Exercise goal ▸ Within these entries, which lines include the string "France"? Copy each one.
** Opening Dataset extract block **
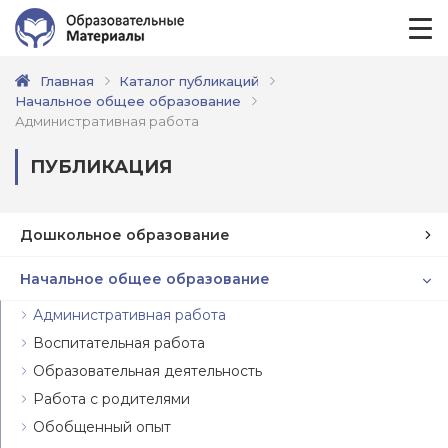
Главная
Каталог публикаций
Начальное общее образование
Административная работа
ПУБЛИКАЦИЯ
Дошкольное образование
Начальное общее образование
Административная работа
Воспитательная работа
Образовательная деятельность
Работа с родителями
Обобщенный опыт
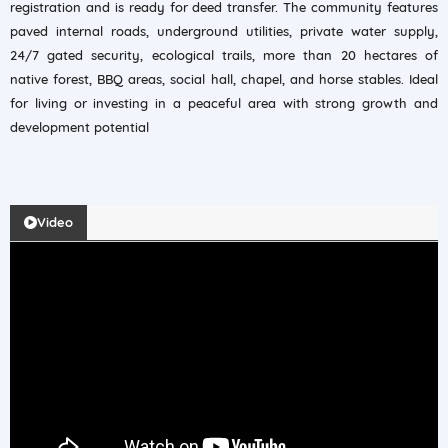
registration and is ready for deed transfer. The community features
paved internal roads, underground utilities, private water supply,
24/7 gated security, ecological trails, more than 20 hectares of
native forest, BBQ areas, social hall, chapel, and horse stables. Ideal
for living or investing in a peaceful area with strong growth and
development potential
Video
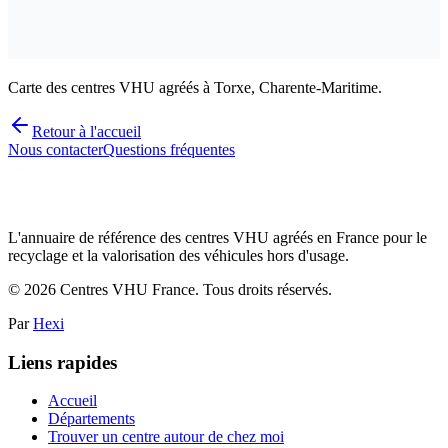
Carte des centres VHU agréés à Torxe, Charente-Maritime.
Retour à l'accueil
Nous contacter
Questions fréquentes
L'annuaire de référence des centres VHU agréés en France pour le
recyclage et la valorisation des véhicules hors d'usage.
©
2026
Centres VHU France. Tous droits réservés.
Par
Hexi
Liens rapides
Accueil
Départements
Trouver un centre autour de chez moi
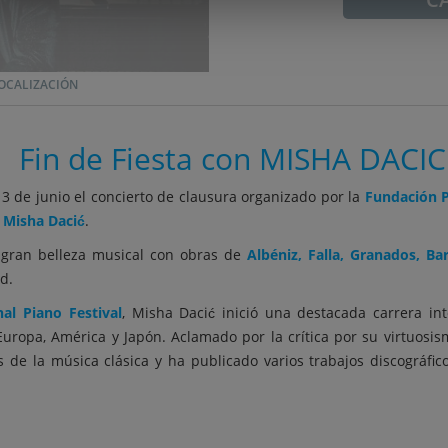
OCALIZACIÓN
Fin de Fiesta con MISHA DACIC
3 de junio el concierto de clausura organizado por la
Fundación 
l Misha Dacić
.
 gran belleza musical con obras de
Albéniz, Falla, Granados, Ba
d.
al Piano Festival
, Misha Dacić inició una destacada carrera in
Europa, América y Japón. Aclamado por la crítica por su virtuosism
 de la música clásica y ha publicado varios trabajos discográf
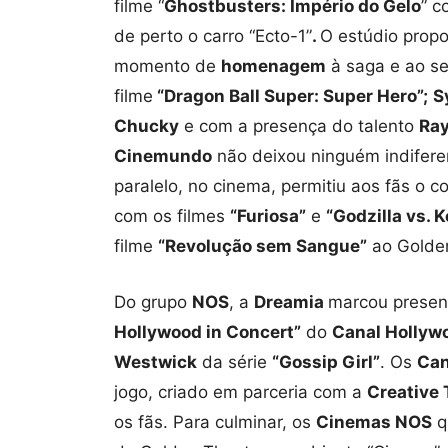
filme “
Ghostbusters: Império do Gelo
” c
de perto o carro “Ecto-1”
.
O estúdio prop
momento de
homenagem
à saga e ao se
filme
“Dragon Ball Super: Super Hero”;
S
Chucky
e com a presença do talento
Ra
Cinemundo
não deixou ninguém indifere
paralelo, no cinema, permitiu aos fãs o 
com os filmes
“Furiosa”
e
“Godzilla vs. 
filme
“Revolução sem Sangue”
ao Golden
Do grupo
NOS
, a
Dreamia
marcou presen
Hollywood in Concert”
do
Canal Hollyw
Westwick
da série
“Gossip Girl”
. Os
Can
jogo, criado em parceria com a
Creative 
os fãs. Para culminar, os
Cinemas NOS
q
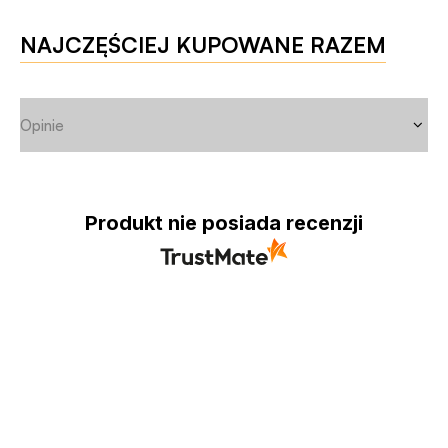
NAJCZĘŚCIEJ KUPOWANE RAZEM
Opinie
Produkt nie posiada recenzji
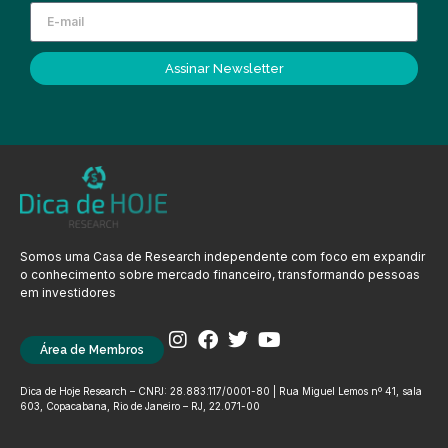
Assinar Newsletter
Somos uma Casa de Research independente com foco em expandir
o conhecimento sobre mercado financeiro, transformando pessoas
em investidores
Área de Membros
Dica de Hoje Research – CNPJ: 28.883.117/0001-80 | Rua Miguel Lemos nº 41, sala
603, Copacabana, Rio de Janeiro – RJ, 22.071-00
** Closing Dataset extract block **
** Opening Dataset extract block **
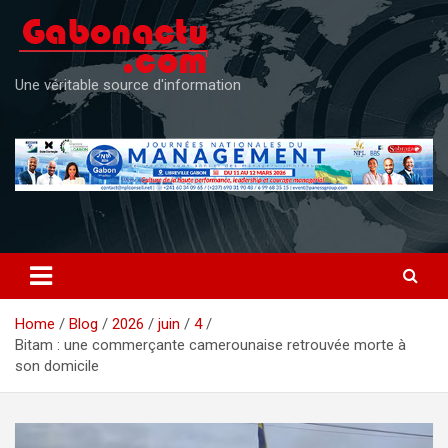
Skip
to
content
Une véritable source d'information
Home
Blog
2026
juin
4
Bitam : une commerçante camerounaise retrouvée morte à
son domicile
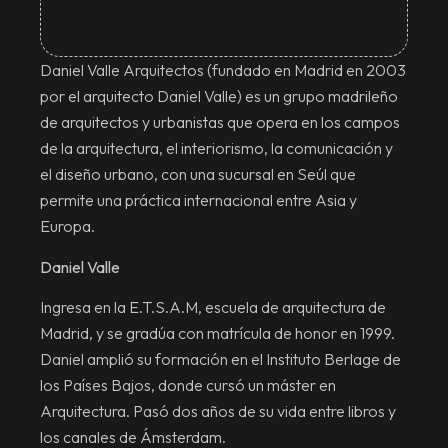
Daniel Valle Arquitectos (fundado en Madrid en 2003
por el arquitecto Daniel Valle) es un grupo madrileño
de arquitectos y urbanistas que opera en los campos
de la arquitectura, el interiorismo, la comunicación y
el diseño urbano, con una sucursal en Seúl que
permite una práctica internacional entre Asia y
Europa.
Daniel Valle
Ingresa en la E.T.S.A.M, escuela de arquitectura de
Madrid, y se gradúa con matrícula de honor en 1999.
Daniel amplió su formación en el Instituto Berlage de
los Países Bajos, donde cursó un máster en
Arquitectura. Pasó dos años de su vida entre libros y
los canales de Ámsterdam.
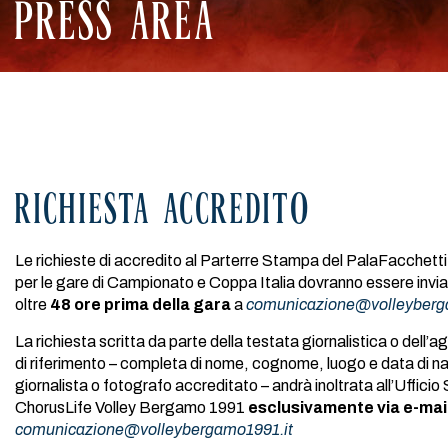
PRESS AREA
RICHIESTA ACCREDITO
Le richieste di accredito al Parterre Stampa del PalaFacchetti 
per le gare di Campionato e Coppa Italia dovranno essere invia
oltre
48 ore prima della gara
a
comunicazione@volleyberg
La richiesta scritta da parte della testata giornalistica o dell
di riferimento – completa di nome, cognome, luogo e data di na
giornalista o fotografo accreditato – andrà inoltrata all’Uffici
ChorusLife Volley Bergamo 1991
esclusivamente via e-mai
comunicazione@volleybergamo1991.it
** Closing Dataset extract block **
Written answer ▸
L'annuaire de référence des centres VHU agréés en France pour le
Centres VHU France. Tous droits réservés.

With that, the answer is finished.